Approximately 70% of audit-related calls and emails to the Academy are from retina practices. Smart practices proactively prepare for audits, which are inevitable and are typically triggered by volume. Practices that react to an audit rather than prepare for it are at a disadvantage.

CMS and its Medicare Administrative Contractors (MACs) conduct several types of audits and investigations that can affect retina practices. This article reviews some of the ways your practice can prepare in advance so that these audits do not take you by surprise.

TARGETED PROBE AND EDUCATE AUDITS

CMS’s Targeted Probe and Educate (TPE) program is designed to help providers reduce claims denials and appeals, according to CMS. MACs conduct TPE prepayment audits, during which charts are reviewed and educational feedback is provided.

Practices with high-volume utilization of a particular CPT code may receive a TPE additional document request prompting the submission of 20 to 40 targeted chart records. Practices have 45 days to respond. The audit may consist of three rounds of prepayment review. After each round, audit results may be mailed or may require a personal review.

Passing your audit during the first two rounds is important. If a high denial rate is identified after round three, the MAC may refer your practice to CMS for further actions, including extrapolation; referral to the zone program integrity contractor, unified program integrity contractor, or recovery audit contractor; or 100% prepayment review.

FOCUS ON RETINA

Intravitreal injections are the top focus of TPE audits for retina specialists. These audits are performed by the MAC for the area where the practice is located, as illustrated in Table 1.
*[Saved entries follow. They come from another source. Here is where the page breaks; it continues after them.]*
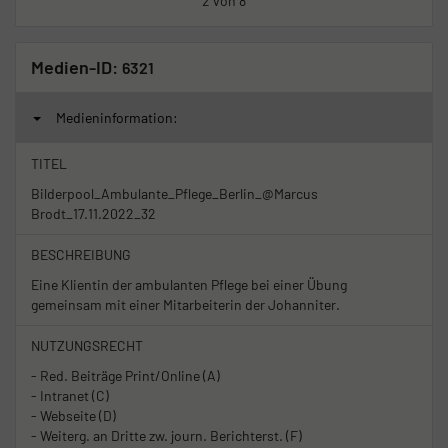
2 von 8
Medien-ID:
6321
Medieninformation:
TITEL
Bilderpool_Ambulante_Pflege_Berlin_@Marcus
Brodt_17.11.2022_32
BESCHREIBUNG
Eine Klientin der ambulanten Pflege bei einer Übung
gemeinsam mit einer Mitarbeiterin der Johanniter.
NUTZUNGSRECHT
- Red. Beiträge Print/Online (A)
- Intranet (C)
- Webseite (D)
- Weiterg. an Dritte zw. journ. Berichterst. (F)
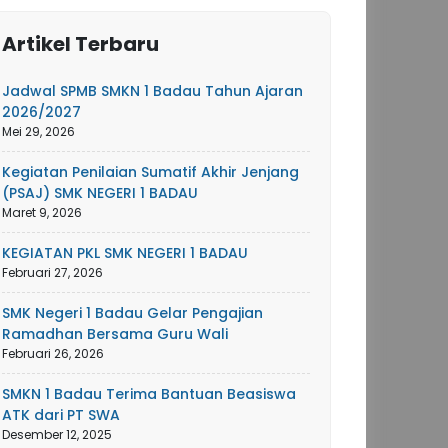
Artikel Terbaru
Jadwal SPMB SMKN 1 Badau Tahun Ajaran
2026/2027
Mei 29, 2026
Kegiatan Penilaian Sumatif Akhir Jenjang
(PSAJ) SMK NEGERI 1 BADAU
Maret 9, 2026
KEGIATAN PKL SMK NEGERI 1 BADAU
Februari 27, 2026
SMK Negeri 1 Badau Gelar Pengajian
Ramadhan Bersama Guru Wali
Februari 26, 2026
SMKN 1 Badau Terima Bantuan Beasiswa
ATK dari PT SWA
Desember 12, 2025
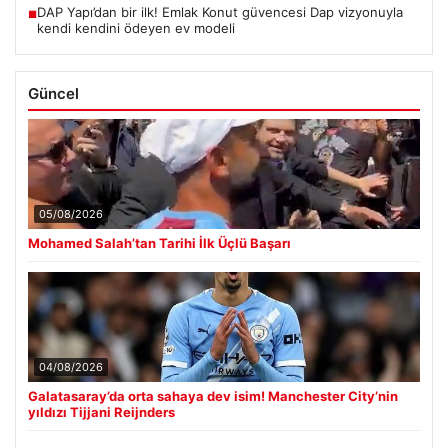
DAP Yapı’dan bir ilk! Emlak Konut güvencesi Dap vizyonuyla
■
kendi kendini ödeyen ev modeli
Güncel
05/08/2026
Mohamed Salah’tan Tarihi İlk Üçlü Başarı
04/08/2026
Galatasaray’da orta sahaya dev isim! Manchester City’nin
yıldızı Tijjani Reijnders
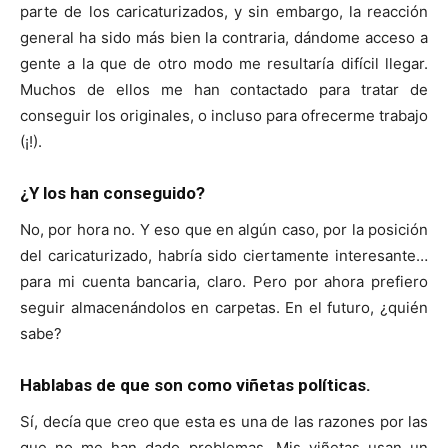
parte de los caricaturizados, y sin embargo, la reacción
general ha sido más bien la contraria, dándome acceso a
gente a la que de otro modo me resultaría difícil llegar.
Muchos de ellos me han contactado para tratar de
conseguir los originales, o incluso para ofrecerme trabajo
(¡!).
¿Y los han conseguido?
No, por hora no. Y eso que en algún caso, por la posición
del caricaturizado, habría sido ciertamente interesante…
para mi cuenta bancaria, claro. Pero por ahora prefiero
seguir almacenándolos en carpetas. En el futuro, ¿quién
sabe?
Hablabas de que son como viñetas políticas.
Sí, decía que creo que esta es una de las razones por las
que no me han dado problemas. Mis viñetas usan un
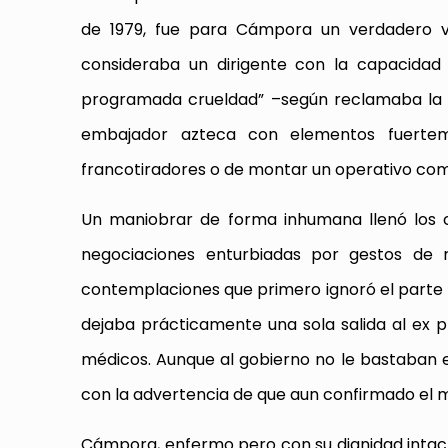
de 1979, fue para Cámpora un verdadero ví
consideraba un dirigente con la capacidad d
programada crueldad” –según reclamaba la pr
embajador azteca con elementos fuerteme
francotiradores o de montar un operativo co
Un maniobrar de forma inhumana llenó los cas
negociaciones enturbiadas por gestos de r
contemplaciones que primero ignoró el parte mé
dejaba prácticamente una sola salida al ex p
médicos. Aunque al gobierno no le bastaban 
con la advertencia de que aun confirmado el m
Cámpora, enfermo pero con su dignidad intact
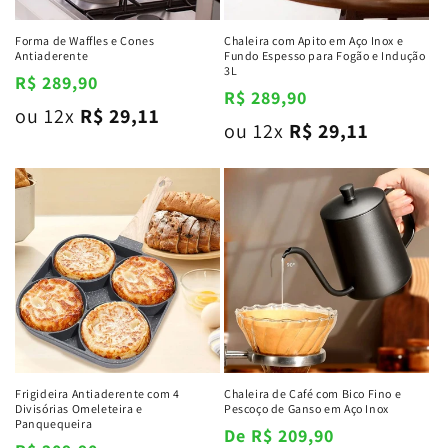
Forma de Waffles e Cones
Chaleira com Apito em Aço Inox e
Antiaderente
Fundo Espesso para Fogão e Indução
3L
Preço
R$ 289,90
Preço
R$ 289,90
normal
ou 12x
R$ 29,11
normal
ou 12x
R$ 29,11
Frigideira Antiaderente com 4
Chaleira de Café com Bico Fino e
Divisórias Omeleteira e
Pescoço de Ganso em Aço Inox
Panquequeira
Preço
De R$ 209,90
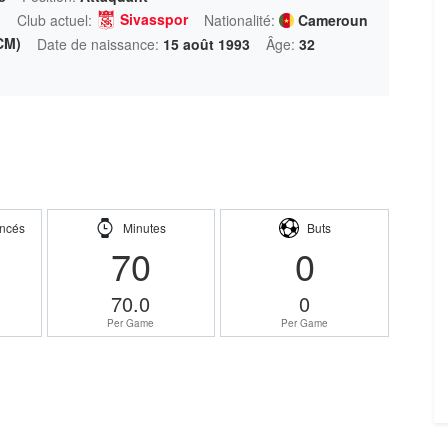
n
Sivasspor
Club actuel:
Nationalité:
Cameroun
CM)
Date de naissance:
15 août 1993
Âge:
32
ncés
Minutes
Buts
70
0
70.0
0
Per Game
Per Game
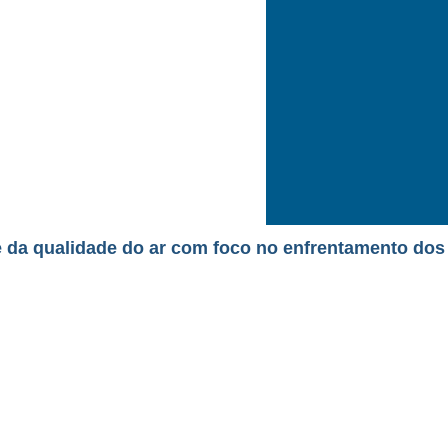
e da qualidade do ar com foco no enfrentamento dos
microrganismos
tes internos
entável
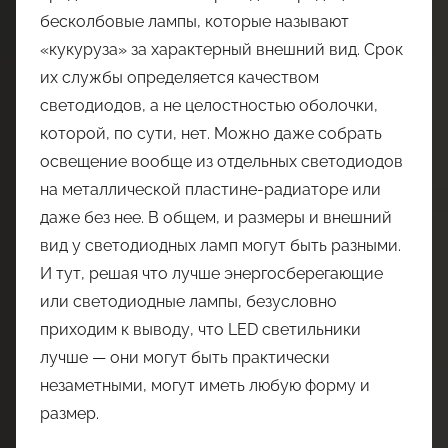
бесколбовые лампы, которые называют
«кукуруза» за характерный внешний вид. Срок
их службы определяется качеством
светодиодов, а не целостностью оболочки,
которой, по сути, нет. Можно даже собрать
освещение вообще из отдельных светодиодов
на металлической пластине-радиаторе или
даже без нее. В общем, и размеры и внешний
вид у светодиодных ламп могут быть разными.
И тут, решая что лучше энергосберегающие
или светодиодные лампы, безусловно
приходим к выводу, что LED светильники
лучше — они могут быть практически
незаметными, могут иметь любую форму и
размер.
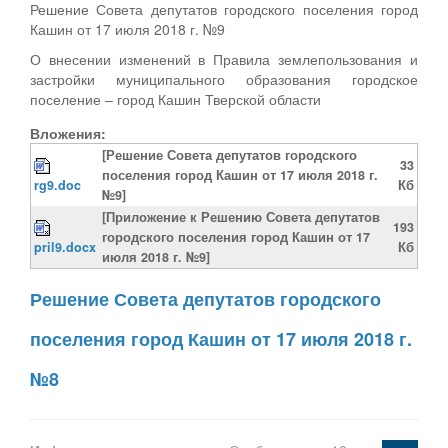
Решение Совета депутатов городского поселения город
Кашин от 17 июля 2018 г. №9
О внесении изменений в Правила землепользования и
застройки муниципального образования городское
поселение – город Кашин Тверской области
Вложения:
[Решение Совета депутатов городского
33
поселения город Кашин от 17 июля 2018 г.
rg9.doc
Кб
№9]
[Приложение к Решению Совета депутатов
193
городского поселения город Кашин от 17
pril9.docx
Кб
июля 2018 г. №9]
Решение Совета депутатов городского
поселения город Кашин от 17 июля 2018 г.
№8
Targeting up to 40 claims prior to payment will affect cash flow. I suggest that you correct discrepancies in record-keeping now, so that your documentation meets the requirements regarding whether or not an exam is separately billable.

Intravitreal injections are not the only focus of audits. Codes 92014 (established patient comprehensive eye visit), 99222-99223 (initial inpatient exam), 99232-99233 (subsequent inpatient exam), and 99213-25 (E/M level 3 established patient exam), and emergency department visit codes 99284 and 99285 are also scrutinized. To see a more comprehensive list of audit targets, visit aao.org/audits. This sensitive web content will require your AAO membership login information.

RECOVERY AUDITS

The Medicare Recovery Audit (RA) program was created to identify and correct past improper payments to Medicare providers. RAs, which are facilitated by the MACs assigned by CMS, have targeted several retina services, including the inappropriate billing of intravitreal medication units. For example, incorrectly billing 1 unit of aflibercept (Eylea, Regeneron) instead of 2 units could be caught by RA auditors. In this case, an RA is your friend: Not only did it identify the costly error, but you will be paid for the additional unit.

RAs are performed in four regions by three contractors. The targeted retina services and regional details are outlined in Tables 2 and 3.

RA auditors conduct two types of audits. One is an automated review of claims data. This is a data-driven audit, and chart notes are not requested. When it is concluded, the physician receives a request for refund. If it is not repaid within a particular time frame, payment will be withheld from the physician’s next payable claim. If, for example, your practice submitted claims for injectable medications while a patient was in a skilled nursing facility, then the RA contractor will request a refund for the medication payment.

RA auditors may also conduct a complex review based on auditing-submitted chart documentation. In this instance, the physician will receive an additional documentation request and must submit claim documentation within 45 days.

Automated and complex reviews may be appealed by the physician when appropriate.

WHAT TO WATCH FOR: PHOTODYNAMIC THERAPY

CMS has focused on photodynamic therapy (PDT) documentation in its most recent high-volume complex reviews. There are three CMS national coverage determinations (NCDs) related to PDT and verteporfin (Visudyne, Bausch + Lomb), each of which has been revised over the years. When referencing an NCD for an audit, review the policy in place at that specific date of service. NCDs can be downloaded at aao.org/lcds.

PDT Documentation Checklist

The following checklist can be used when your practice receives an RA for PDT. Confirm the date of service and reference the appropriate NCD.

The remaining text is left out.